■ WORK ITEM
Within the records below is a range that opens at the line with "Our Clients" and closes at the line with "Client Login". Return that range word for word, both ends included, and only that range.

Data extracted from a collection
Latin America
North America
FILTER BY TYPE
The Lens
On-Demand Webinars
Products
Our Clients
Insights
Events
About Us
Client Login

==

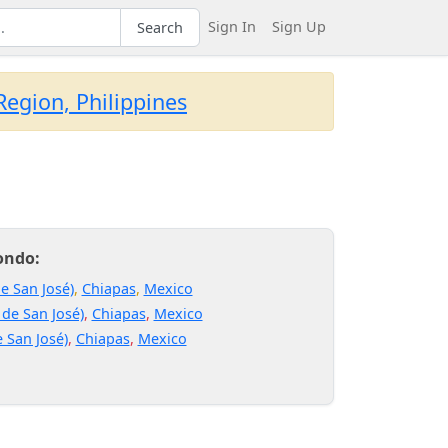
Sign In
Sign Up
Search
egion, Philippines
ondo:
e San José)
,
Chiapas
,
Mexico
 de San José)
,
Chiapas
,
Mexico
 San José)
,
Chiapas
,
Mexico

■ EXPECTED OUTPUT
Our Clients
Insights
Events
About Us
Client Login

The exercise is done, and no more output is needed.